TB : Le cycle de l’imposteur ou la « prophétie autoréalisatrice  » est un mécanisme qui s’enclenche quand les individus avec un sentiment d’imposture se trouvent face à une situation donnée. Chez les enfants concerné.e.s et doté.e.s d’un haut QI, la procrastination ou la préparation excessive sont deux stratégies employées pour éviter de révéler au grand jour leur « incompétence ». Dans le premier cas, la méthode revient à se mettre au travail à la dernière minute pour que les parents, en cas d’échec, attribuent la faute au manque de temps. Avec la deuxième stratégie, les enfants travaillent beaucoup pour garantir leur succès, mais ces réussites ne sont pas intériorisées. Les individus qui ressentent un sentiment d’imposture attribuent leurs bons coups à des facteurs externes, comme la chance. Le sentiment d’imposture peut représenter un frein à l’actualisation du potentiel des individus ou d’aspirations personnelles.

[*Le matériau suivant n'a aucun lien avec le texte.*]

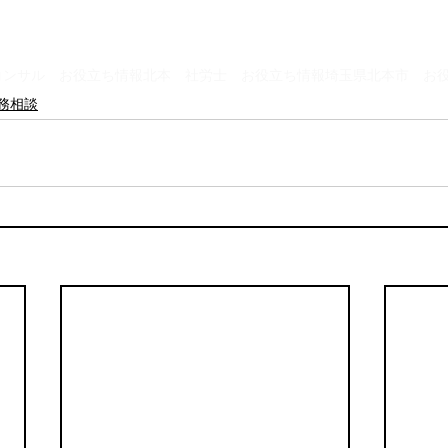
コンサル お役立ち情報
北本 社労士 お役立ち情報
埼玉県北本市 お
務相談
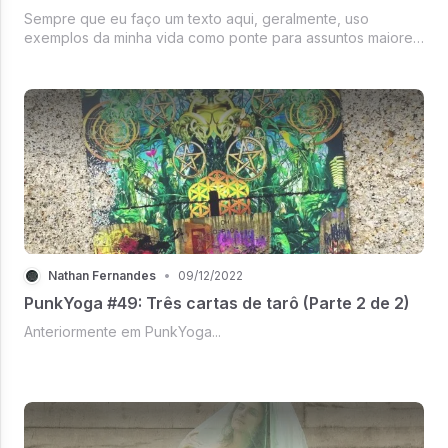
Sempre que eu faço um texto aqui, geralmente, uso
exemplos da minha vida como ponte para assuntos maiores,
que possam interessar outras pessoas para além da minha
mãe e do meu marido. Mas hoje eu queria falar de mim
mesmo.
Nathan Fernandes
•
09/12/2022
PunkYoga #49: Três cartas de tarô (Parte 2 de 2)
Anteriormente em PunkYoga...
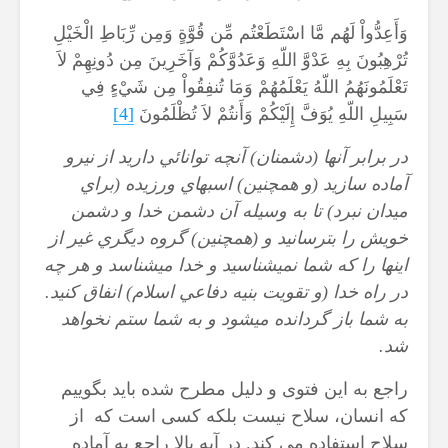
وَأَعِدُّواْ لَهُم مَّا اسْتَطَعْتُم مِّن قُوَّةٍ وَمِن رِّبَاطِ الْخَيْلِ
تُرْهِبُونَ بِهِ عَدْوَّ اللّهِ وَعَدُوَّكُمْ وَآخَرِينَ مِن دُونِهِمْ لاَ
تَعْلَمُونَهُمُ اللّهُ يَعْلَمُهُمْ وَمَا تُنفِقُواْ مِن شَيْءٍ فِي
سَبِيلِ اللّهِ يُوَفَّ إِلَيْكُمْ وَأَنتُمْ لاَ تُظْلَمُونَ
[4]
در برابر آنها (دشمنان) آنچه توانائي داريد از نيرو
آماده سازيد (و همچنين) اسبهاي ورزيده (براي
ميدان نبرد) تا به وسيله آن دشمن خدا و دشمن
خويش را بترسانيد و (همچنين) گروه ديگري غير از
اينها را كه شما نمي‏شناسيد و خدا مي‏شناسد و هر چه
در راه خدا (و تقويت بنيه دفاعي اسلام) انفاق كنيد.
به شما باز گردانده مي‏شود و به شما ستم نخواهد
شد
.
راجع به این فتوی و دلیل مطرح شده باید بگوییم
که انسان، سلاح نیست بلکه کسی است که از
سلاح استفاده می کند. در آیه بالا راجع به آماده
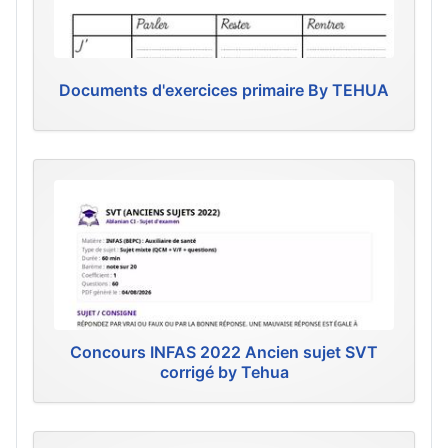
Documents d'exercices primaire By TEHUA
Concours INFAS 2022 Ancien sujet SVT
corrigé by Tehua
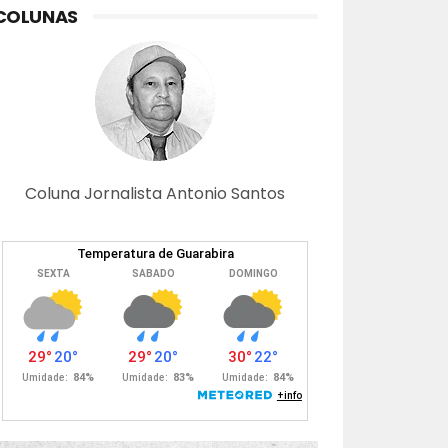
COLUNAS
Coluna Jornalista Antonio Santos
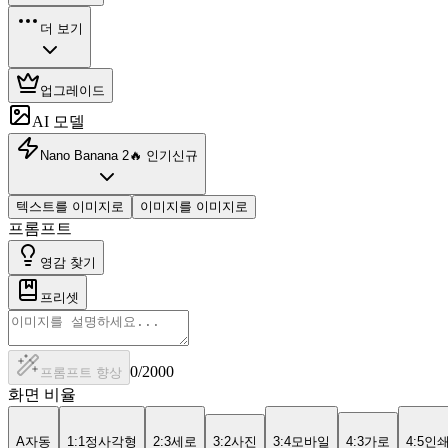
더 보기
업그레이드
AI 모델
Nano Banana 2
🔥
인기
신규
텍스트를 이미지로
이미지를 이미지로
프롬프트
영감 찾기
프리셋
0
/2000
프롬프트 향상
화면 비율
A
자동
1:1
정사각형
2:3
세로
3:2
사진
3:4
모바일
4:3
가로
4:5
인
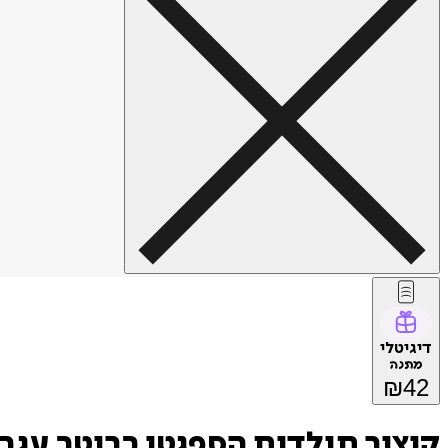
דיגיטלי
מתנה
₪
42
קיצור תולדות הספגטי ברוטב עגב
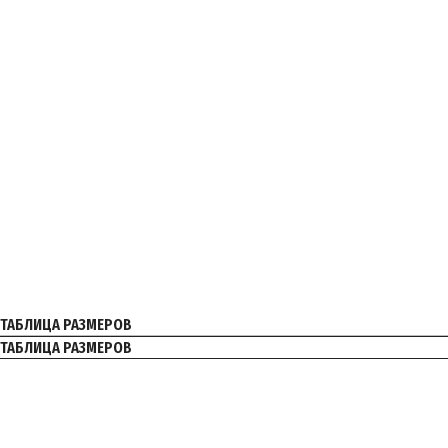
ТАБЛИЦА РАЗМЕРОВ
ТАБЛИЦА РАЗМЕРОВ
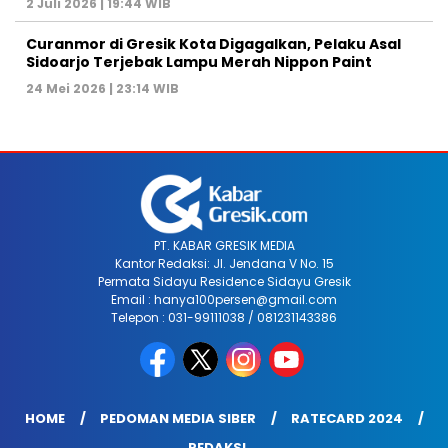
2 Juli 2026 | 19:44 WIB
Curanmor di Gresik Kota Digagalkan, Pelaku Asal
Sidoarjo Terjebak Lampu Merah Nippon Paint
24 Mei 2026 | 23:14 WIB
PT. KABAR GRESIK MEDIA
Kantor Redaksi: Jl. Jendana V No. 15
Permata Sidayu Residence Sidayu Gresik
Email : hanya100persen@gmail.com
Telepon : 031-99111038 / 081231143386
HOME
PEDOMAN MEDIA SIBER
RATECARD 2024
REDAKSI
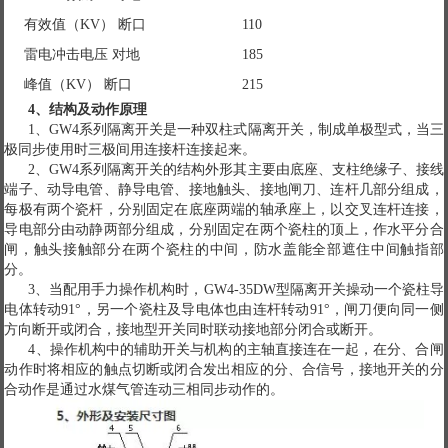
有效值（KV） 断口
110
雷电冲击电压 对地
185
峰值（KV） 断口
215
4
、结构及动作原理
1、GW4系列隔离开关是一种双柱式隔离开关，制成单极型式，当三
极同步使用时三极间用连接杆连接起来。
2、GW4系列隔离开关的结构外形其主要由底座、支柱绝缘子、接线
端子、动导电管、静导电管、接地触头、接地闸刀、连杆几部分组成，
每极有两个瓷杆，分别固定在底座两端的轴承座上，以交叉连杆连接，
导电部分由动静两部分组成，分别固定在两个瓷柱的顶上，作水平分合
闸，触头接触部分在两个瓷柱的中间，防水盖能全部遮住中间触指部
分。
3、当配用手力操作机构时，GW4-35DW型隔离开关操动一个瓷柱导
电体转动91°，另一个瓷柱及导电体也由连杆转动91°，闸刀便向同一侧
方向断开或闭合，接地型开关同时联动接地部分闭合或断开。
4、操作机构中的辅助开关与机构的主轴直接连在一起，在分、合闸
动作时将相应的触点切断或闭合发出相应的分、合信号，接地开关的分
合动作是通过水煤气管连动三相同步动作的。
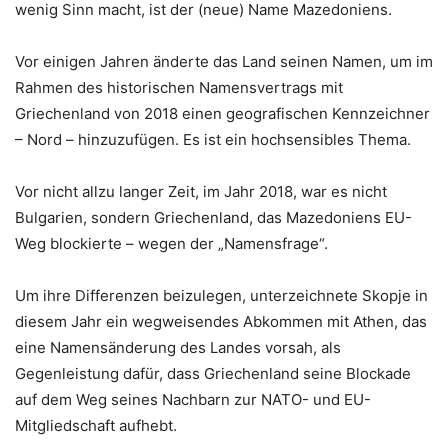
wenig Sinn macht, ist der (neue) Name Mazedoniens.
Vor einigen Jahren änderte das Land seinen Namen, um im
Rahmen des historischen Namensvertrags mit
Griechenland von 2018 einen geografischen Kennzeichner
– Nord – hinzuzufügen. Es ist ein hochsensibles Thema.
Vor nicht allzu langer Zeit, im Jahr 2018, war es nicht
Bulgarien, sondern Griechenland, das Mazedoniens EU-
Weg blockierte – wegen der „Namensfrage“.
Um ihre Differenzen beizulegen, unterzeichnete Skopje in
diesem Jahr ein wegweisendes Abkommen mit Athen, das
eine Namensänderung des Landes vorsah, als
Gegenleistung dafür, dass Griechenland seine Blockade
auf dem Weg seines Nachbarn zur NATO- und EU-
Mitgliedschaft aufhebt.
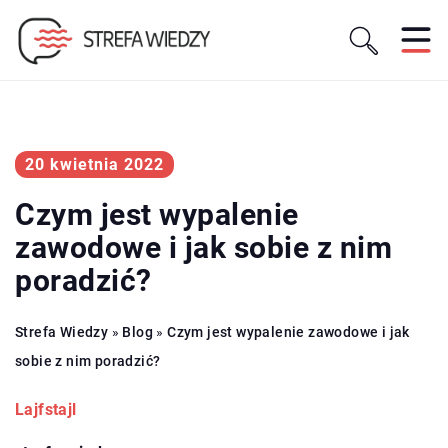
20 kwietnia 2022
Czym jest wypalenie
zawodowe i jak sobie z nim
poradzić?
Strefa Wiedzy
»
Blog
»
Czym jest wypalenie zawodowe i jak
sobie z nim poradzić?
Lajfstajl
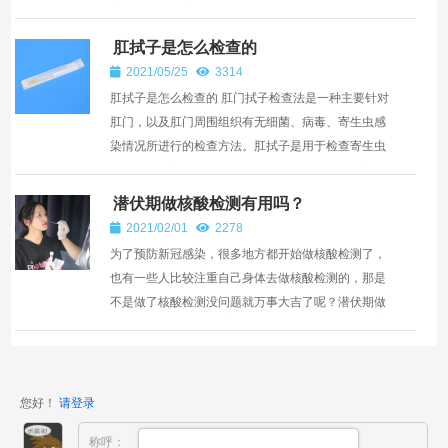
部位，以免污染。另外，肛拭子也可以通过粪便取样
的方法来...
肛拭子是怎么检查的
2021/05/25
3314
肛拭子是怎么检查的 肛门拭子检查法是一种主要针对
肛门，以及肛门周围组织有无细菌、病毒、寄生虫感
染情况所进行的检查方法。肛拭子是用于检查寄生虫
的辅助检查方法，此法是根据雌性蛲虫在人体肛门周
围及会阴...
潜伏期做核酸检测有用吗？
2021/02/01
2278
为了预防新冠感染，很多地方都开始做核酸检测了，
也有一些人比较注重自己身体去做核酸检测的，那是
不是做了核酸检测没问题就万事大吉了呢？潜伏期做
核酸检测有用吗？ 其实潜伏期做核酸检测是具有一定
作用的，...
您好！
请登录
称呼：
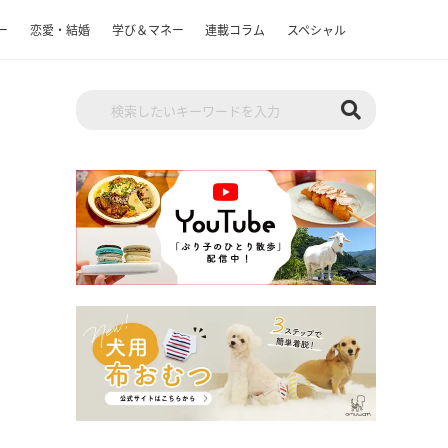
ー
恋愛・結婚
学び＆マネー
連載コラム
スペシャル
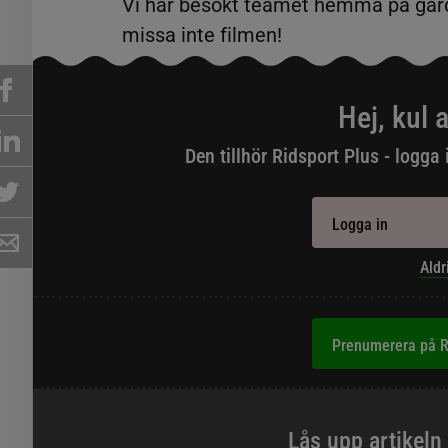
Vi har besökt teamet hemma på gårde
missa inte filmen!
Hej, kul a
Den tillhör Ridsport Plus - logga 
Logga in
Aldr
Prenumerera på R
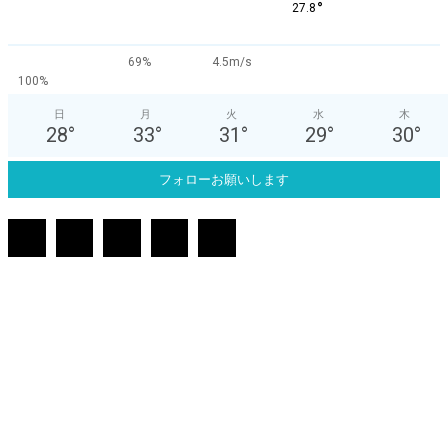
°
27.8
69%
4.5m/s
100%
日
月
火
水
木
28
°
33
°
31
°
29
°
30
°
フォローお願いします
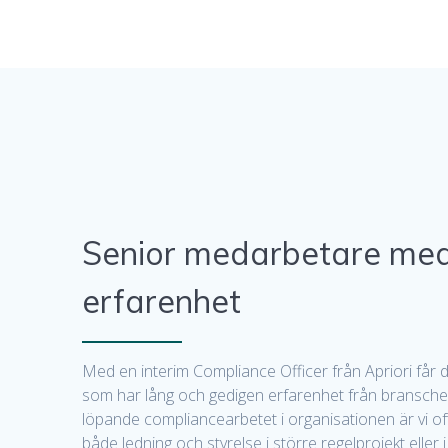
Senior medarbetare med
erfarenhet
Med en interim Compliance Officer från Apriori får
som har lång och gedigen erfarenhet från bransche
löpande compliancearbetet i organisationen är vi ofta
både ledning och styrelse i större regelprojekt eller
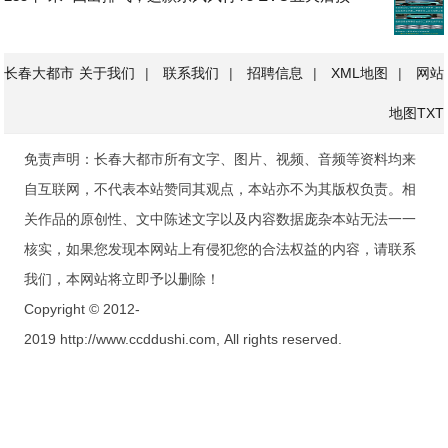
长春大都市
关于我们
|
联系我们
|
招聘信息
|
XML地图
|
网站
地图
TXT
免责声明：长春大都市所有文字、图片、视频、音频等资料均来
自互联网，不代表本站赞同其观点，本站亦不为其版权负责。相
关作品的原创性、文中陈述文字以及内容数据庞杂本站无法一一
核实，如果您发现本网站上有侵犯您的合法权益的内容，请联系
我们，本网站将立即予以删除！
Copyright © 2012-
2019 http://www.ccddushi.com, All rights reserved.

LR : Existe-t-il des raisons structurelles et sociétales au phénomène ?

TB : Notre étude s’est surtout attardée aux variables de type familial. Ce qu’on a observé, c’est qu’il y a certains styles parentaux qui vont intensifier le syndrome de l’imposteur, comme les parents surprotecteurs. Ces derniers ont tendance à avoir des attentes élevées et à faire une partie du travail à la place de leurs enfants pour s’assurer qu’ils.elles puissent atteindre leurs objectifs.

Ces parents très exigeants ont aussi tendance à réagir de façon très différenciée aux réussites et aux échecs. Quand ils échouent, les enfants nous disent qu’ils.elles ont l’impression que leurs parents les aiment moins parce qu’ils n’ont pas su atteindre les résultats qu’ils attendaient d’eux. Ces enfants finissent par devenir inauthentiques parce qu’ils.elles essaient de moduler leurs comportements en fonction des attentes de leurs parents, en allant jusqu’à rejeter des parties d’eux.elles-mêmes qu’ils.elles considèrent comme n’étant pas conformes aux attentes parentales. Ils.elles en viennent donc à faire de l’introjection par rapport aux attentes des parents et à avoir l’impression de présenter un faux soi, c’est-à-dire une image qu’ils.elles doivent projeter pour garantir l’affection et le soutien de leurs parents.

LR : Existe-t-il des avantages au syndrome de l’imposteur ? Si tel n’est pas le cas, comment en finir avec ce dernier ?

TB : Certaines personnes arrivent à vivre harmonieusement avec ce sentiment à condition d’en être conscientes et d’essayer de vivre des expériences qui viendront infirmer leur sentiment d’imposteur, comme des occasions de promotion au travail. Une manière de prévenir le syndrome de l’imposteur est d’amener les parents à faire attention à la manière qu’ils ont d’agir envers leurs enfants. Même si les paroles et les actions des parents partent d’une bonne volonté et de l’amour qu’ils ont pour leurs enfants, ils.elles ont leur propre interprétation des actions parentales. Lorsque les rétroactions positives ou négatives d’un parent sont toujours associées à une situation particulière, l’enfant enregistre ce qu’il faut faire et ce qu’il faut éviter, c’est-à-dire les attentes qu’il lit dans le regard d’autrui. Il s’agit d’un mécanisme de connaissance de soi, mais qui peut malheureusement aboutir à des conclusions erronées. C’est un processus compliqué que d’apprendre à s’évaluer correctement.